Saved data entries:

----

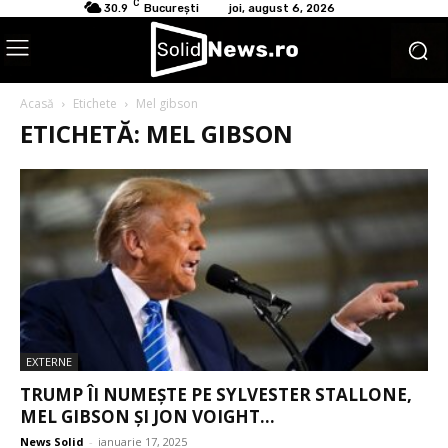
C
30.9
București
joi, august 6, 2026
Acasă
Etichete
Mel gibson
ETICHETĂ: MEL GIBSON
EXTERNE
TRUMP ÎI NUMEŞTE PE SYLVESTER STALLONE,
MEL GIBSON ŞI JON VOIGHT...
News Solid
-
ianuarie 17, 2025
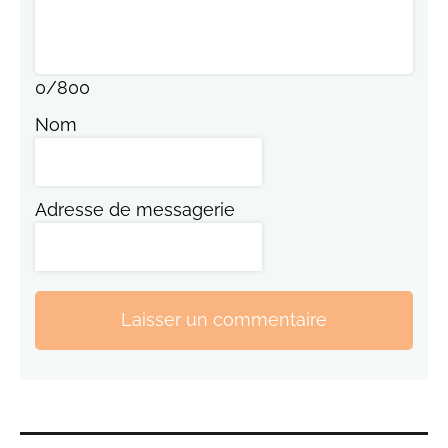
0
/
800
Nom
Adresse de messagerie
Laisser un commentaire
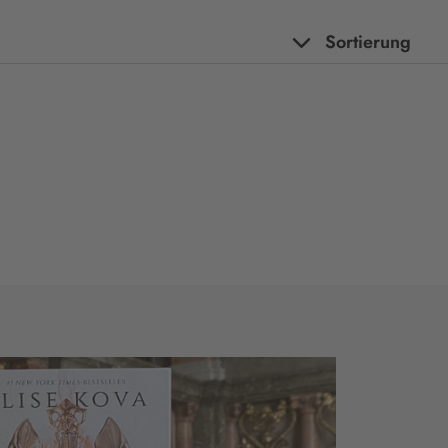
Sortierung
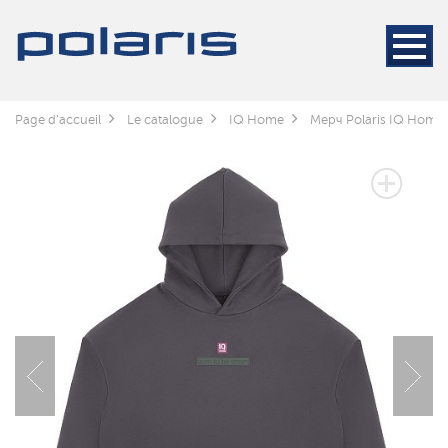
Page d'accueil
Le catalogue
IQ Home
Мерч Polaris IQ Home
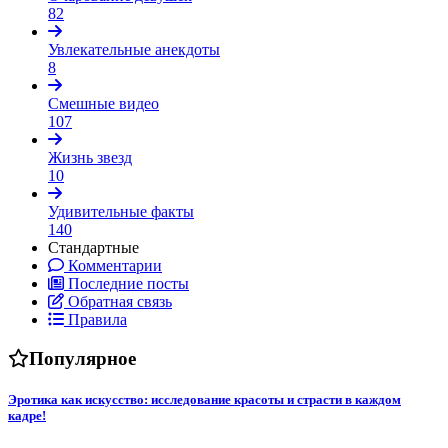
82
Увлекательные анекдоты
8
Смешные видео
107
Жизнь звезд
10
Удивительные факты
140
Стандартные
Комментарии
Последние посты
Обратная связь
Правила
Популярное
Эротика как искусство: исследование красоты и страсти в каждом
кадре!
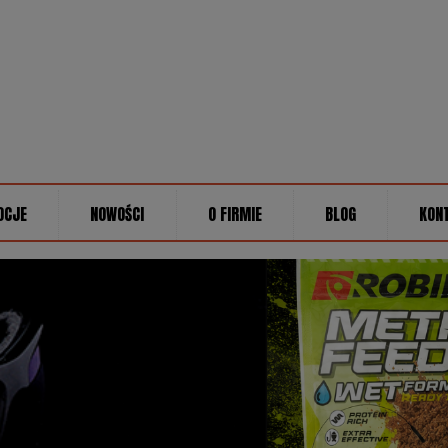
OCJE
NOWOŚCI
O FIRMIE
BLOG
KON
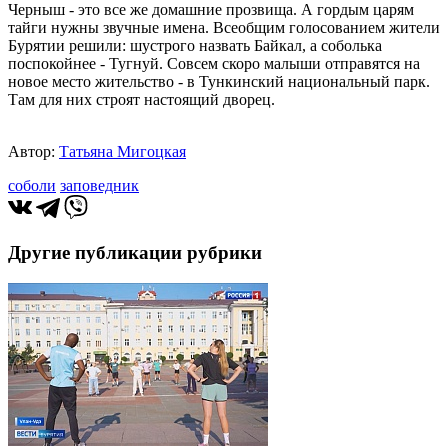
Черныш - это все же домашние прозвища. А гордым царям
тайги нужны звучные имена. Всеобщим голосованием жители
Бурятии решили: шустрого назвать Байкал, а соболька
поспокойнее - Тугнуй. Совсем скоро малыши отправятся на
новое место жительство - в Тункинский национальный парк.
Там для них строят настоящий дворец.
Автор:
Татьяна Мигоцкая
соболи
заповедник
Другие публикации рубрики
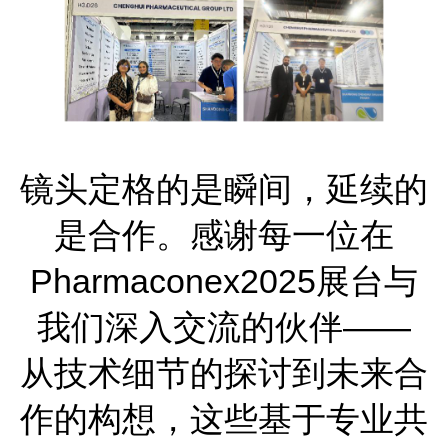
镜头定格的是瞬间，延续的
是合作。感谢每一位在
Pharmaconex2025展台与
我们深入交流的伙伴——
从技术细节的探讨到未来合
作的构想，这些基于专业共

----

### TASK BRIEF:
Every record must be duplicated exactly, except for the pictures, which are left out.

### FINAL ANSWER:
C
30.9
București
joi, august 6, 2026
Acasă
Etichete
Mel gibson
ETICHETĂ: MEL GIBSON
EXTERNE
TRUMP ÎI NUMEŞTE PE SYLVESTER STALLONE,
MEL GIBSON ŞI JON VOIGHT...
News Solid
-
ianuarie 17, 2025
0
/
800
Nom
Adresse de messagerie
Laisser un commentaire
Sortierung
Page d'accueil
Le catalogue
IQ Home
Мерч Polaris IQ Home
82
Увлекательные анекдоты
8
Смешные видео
107
Жизнь звезд
10
Удивительные факты
140
Стандартные
Комментарии
Последние посты
Обратная связь
Правила
Популярное
Эротика как искусство: исследование красоты и страсти в каждом
кадре!
OCJE
NOWOŚCI
O FIRMIE
BLOG
KON
Черныш - это все же домашние прозвища. А гордым царям
тайги нужны звучные имена. Всеобщим голосованием жители
Бурятии решили: шустрого назвать Байкал, а соболька
поспокойнее - Тугнуй. Совсем скоро малыши отправятся на
новое место жительство - в Тункинский национальный парк.
Там для них строят настоящий дворец.
Автор:
Татьяна Мигоцкая
соболи
заповедник
Другие публикации рубрики
镜头定格的是瞬间，延续的
是合作。感谢每一位在
Pharmaconex2025展台与
我们深入交流的伙伴——
从技术细节的探讨到未来合
作的构想，这些基于专业共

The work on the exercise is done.